Cyclists racing on country roads
According to a report by the Bicycle Association, bike sales in Britain grew by 60 per cent between March and December 2020 © Duncan Andison/Getty

A couple of months ago a colleague who knew I’d developed a serious obsession with cycling during the pandemic arranged for an advance copy of a book called The Midlife Cyclist to be sent to me. I was very much its ideal reader — middle-aged and full of what the author Phil Cavell calls the “zealotry of the convert”. 

There are lots of new converts out there. According to a report by the Bicycle Association, a UK trade body, bike sales in Britain grew by 60 per cent between March and December 2020, while data from Sport England show that 1.2m new cyclists took to the roads during the same period.

Unlike many of Cavell’s clients — he runs a bike-fitting business in London — I wasn’t quite ready to climb Alpe d’Huez.

But I was averaging between 100 and 150km a week in the saddle, taking long rides across London and beyond, and generally feeling fitter than I had done in years. 

One chapter of the book, though, briefly gave me pause.

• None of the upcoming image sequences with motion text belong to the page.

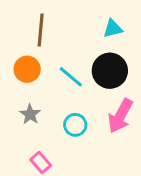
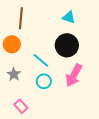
cyan triangle: (113, 29) -> (69, 17), turned 32
cyan line: (71, 77) -> (41, 60), moved

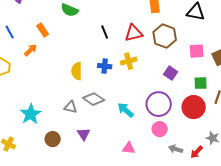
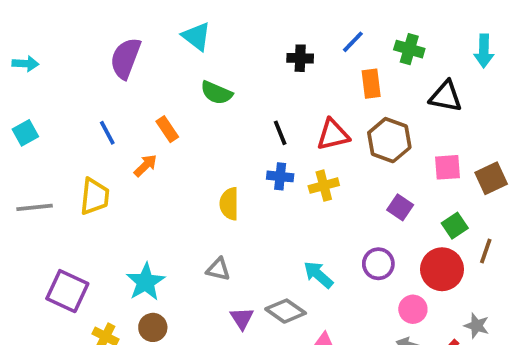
blue cross: (105, 66) -> (280, 176), moved
green square: (201, 83) -> (455, 226), turned -32
gray diamond: (94, 99) -> (286, 311), moved
purple circle: (159, 104) -> (378, 264), size x0.7
pink circle: (160, 129) -> (413, 309), moved
brown circle: (53, 139) -> (153, 327), moved

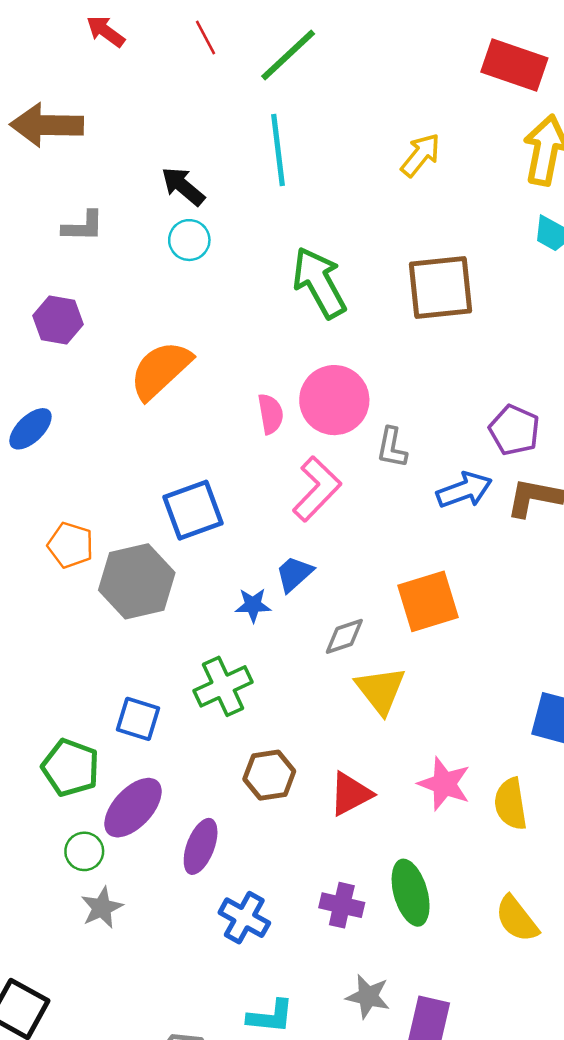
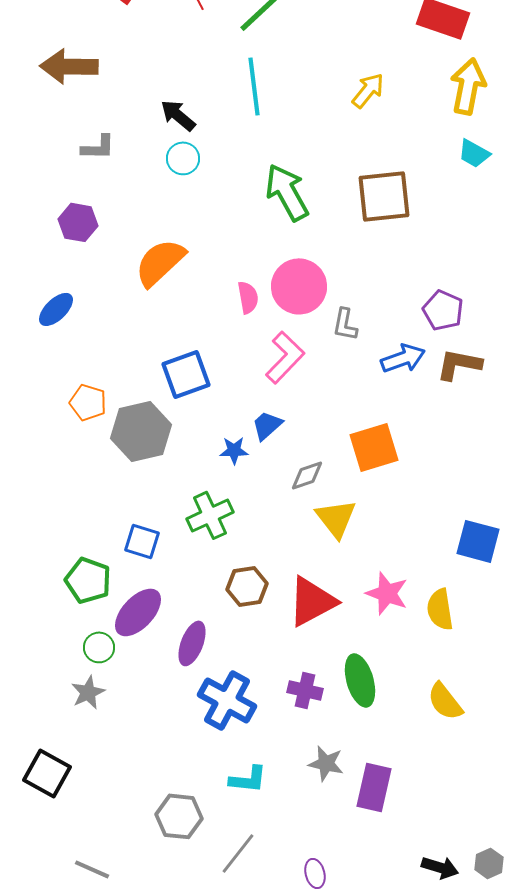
red triangle: (351, 794) -> (312, 601), size x1.4
gray star: (102, 908) -> (88, 692), moved
blue cross: (244, 918) -> (227, 700), size x1.4

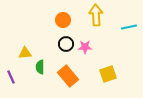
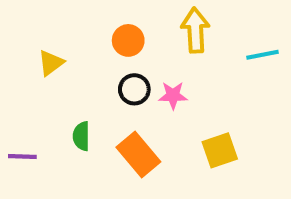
yellow triangle: (25, 53) -> (51, 63), moved, turned -32
purple line: (11, 77) -> (22, 156), turned -64

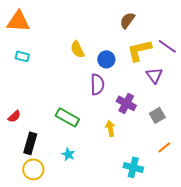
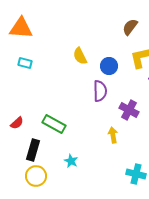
green rectangle: (67, 117) -> (54, 124), moved

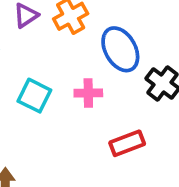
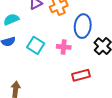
blue ellipse: (120, 49) -> (83, 26), turned 30

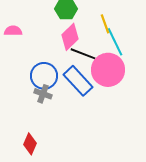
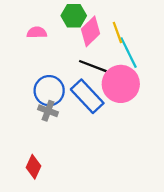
pink semicircle: (13, 31) -> (37, 32), moved
pink diamond: (70, 37) -> (91, 31), moved

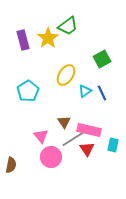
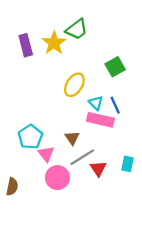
cyan pentagon: (28, 91) -> (30, 137), moved
cyan triangle: (85, 91) -> (96, 103), turned -40
pink rectangle: (89, 130) -> (100, 120), moved

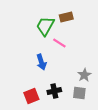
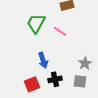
green trapezoid: (45, 26) -> (36, 23), moved
blue arrow: (41, 62) -> (43, 60), moved

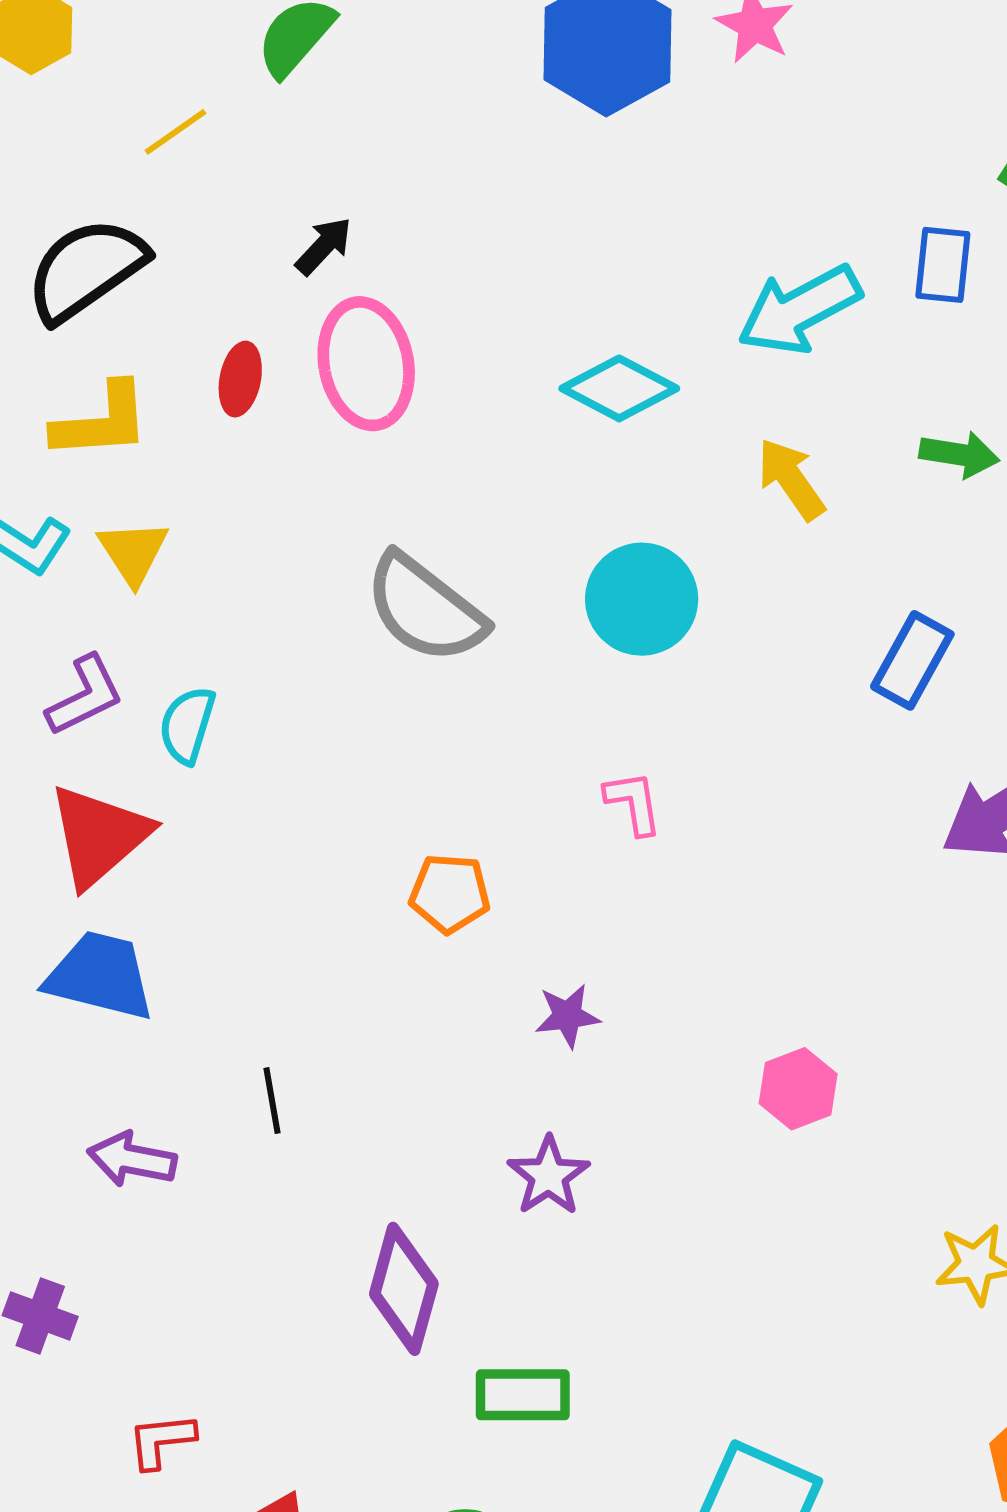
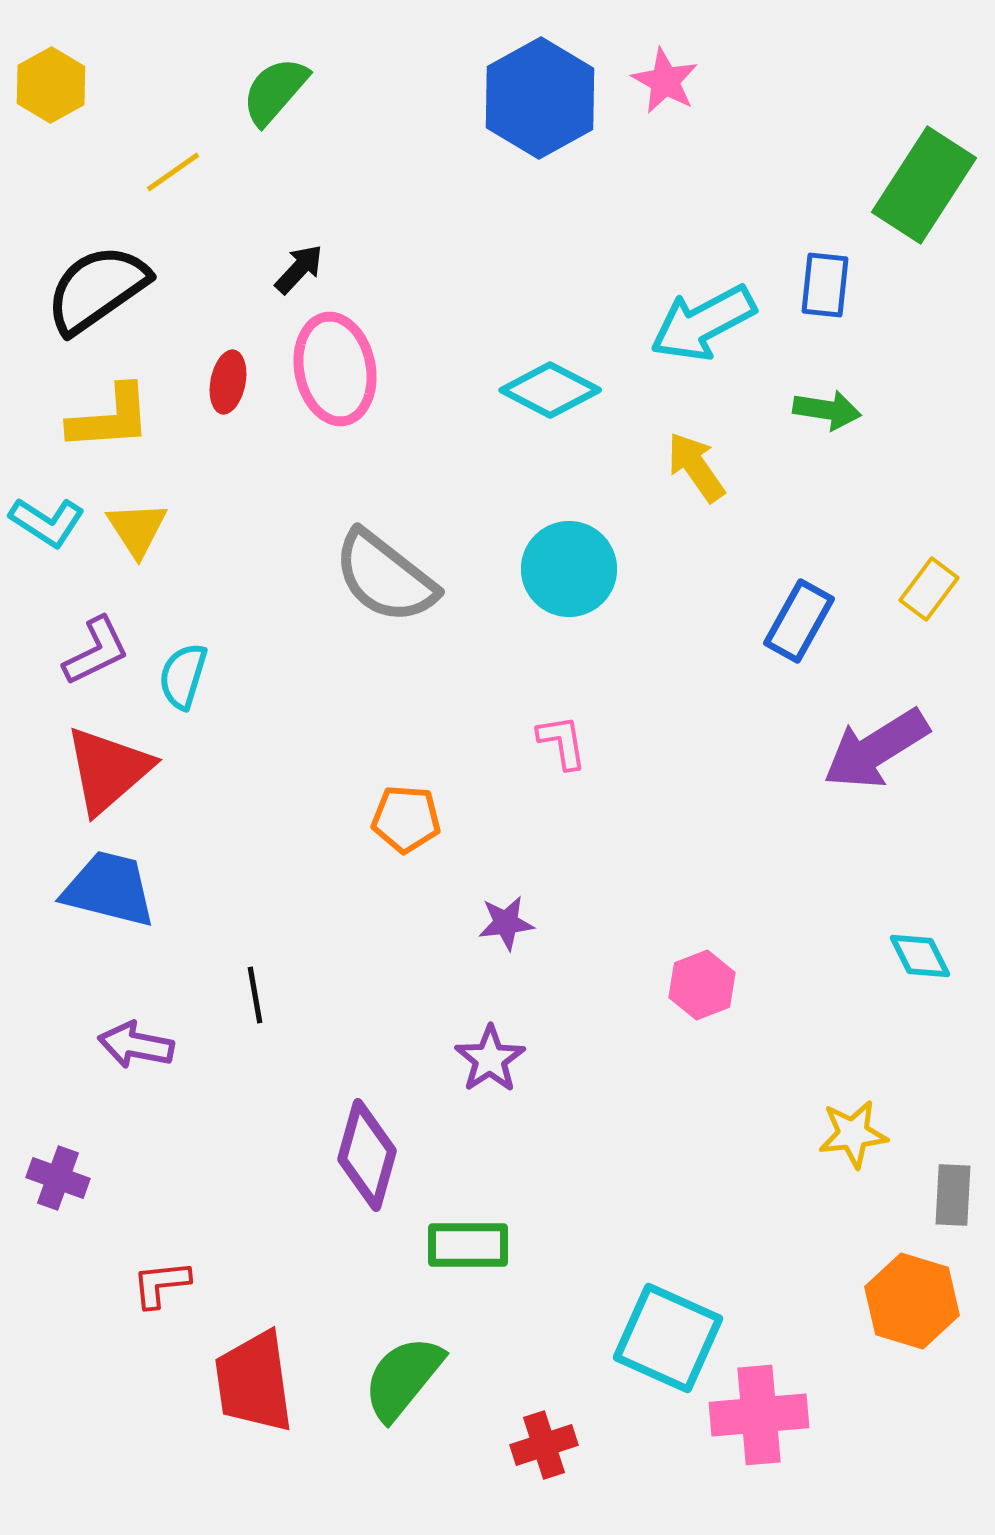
green arrow: (959, 454) -> (827, 410), moved

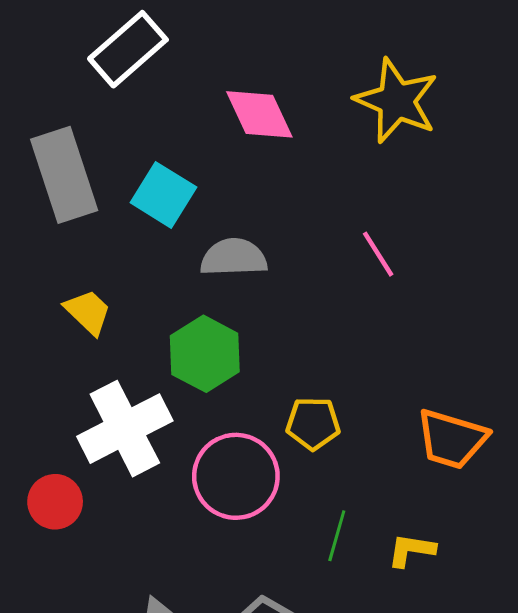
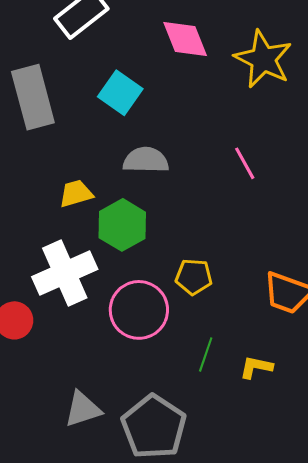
pink diamond: (259, 114) -> (185, 39), moved
cyan square: (163, 195) -> (120, 93), moved
yellow trapezoid: (88, 312) -> (76, 194), moved, turned -63

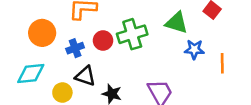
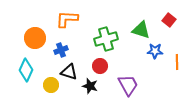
red circle: (103, 41) -> (100, 66), moved
cyan diamond: (31, 73) -> (26, 70), turned -60

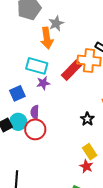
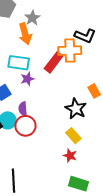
black star: (87, 119) -> (76, 109), size x1.5
yellow rectangle: (90, 152) -> (73, 136), moved
red star: (86, 166) -> (70, 156), moved

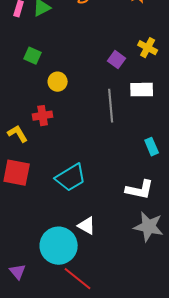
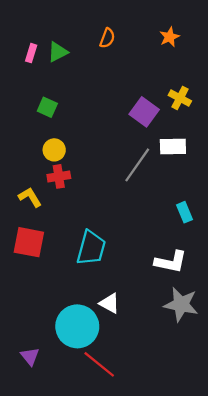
purple square: (117, 60) -> (144, 112), size x1.4
yellow circle: (58, 82) -> (54, 150), moved
gray line: (111, 106) -> (137, 165), turned 40
cyan trapezoid: (71, 178) -> (91, 248), turned -44

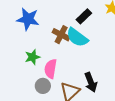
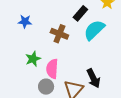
blue star: (28, 19) -> (25, 21), size x0.6
cyan semicircle: (77, 37) -> (94, 30), moved, turned 105

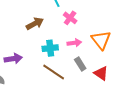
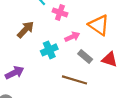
brown line: (54, 72) -> (74, 80), moved

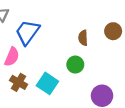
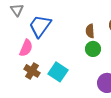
green circle: (75, 65) -> (93, 49), moved

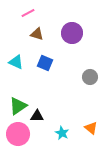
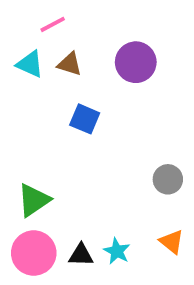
cyan triangle: (16, 62) -> (30, 64), moved
gray circle: (90, 77) -> (168, 179), moved
black triangle: (37, 116) -> (81, 255), moved

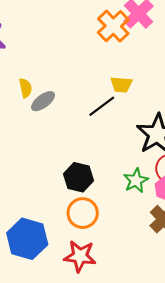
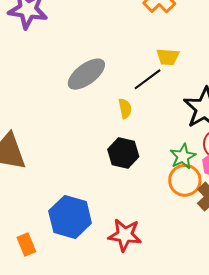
yellow semicircle: (26, 88) -> (125, 108), moved
gray ellipse: (43, 101) -> (86, 74), size x1.5
orange circle: (83, 213) -> (185, 180), moved

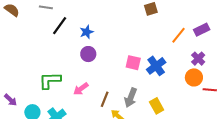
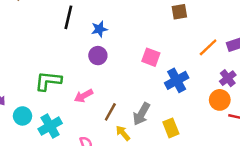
black line: (60, 26) -> (68, 17), turned -30
pink square: (133, 63) -> (151, 57), moved

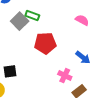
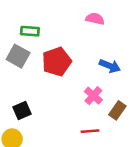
gray square: (20, 21) -> (18, 56), moved
pink cross: (65, 76) -> (93, 96), turned 32

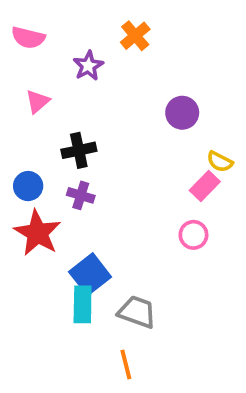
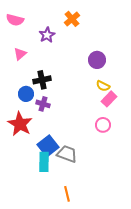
yellow semicircle: (220, 162) -> (103, 86), moved
blue circle: (28, 186) -> (26, 94), moved
gray trapezoid: (137, 312) -> (67, 154), moved

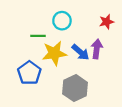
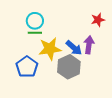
cyan circle: (62, 21) -> (35, 21), moved
gray hexagon: (75, 88) -> (69, 67), moved

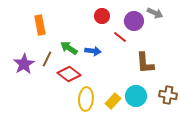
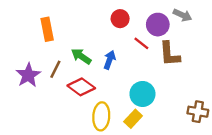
blue arrow: (93, 51) -> (109, 60), turned -77
brown L-shape: (145, 63) -> (170, 54), moved
cyan circle: (136, 96) -> (142, 94), moved

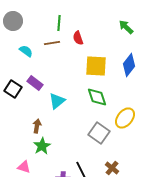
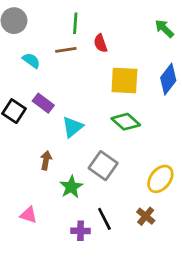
green diamond: (97, 97) -> (126, 122), turned -30
yellow ellipse: (125, 118) -> (160, 179), moved
gray square: (99, 133) -> (103, 166), moved
green star: (42, 146) -> (71, 187), moved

Entitled baldly “Will I die?”, it contains advice for the “returning or new mid-life cyclist”. This includes telling your doctor you’re planning an exercise programme, reviewing your family history of heart disease and regularly getting your cholesterol tested — none of which I’d bothered to do.

But there is some solace for the negligent neophyte in Cavell’s account of academic research which shows that damage to the coronary arteries declines as the weekly distance cycled increases from nothing up to 100km. 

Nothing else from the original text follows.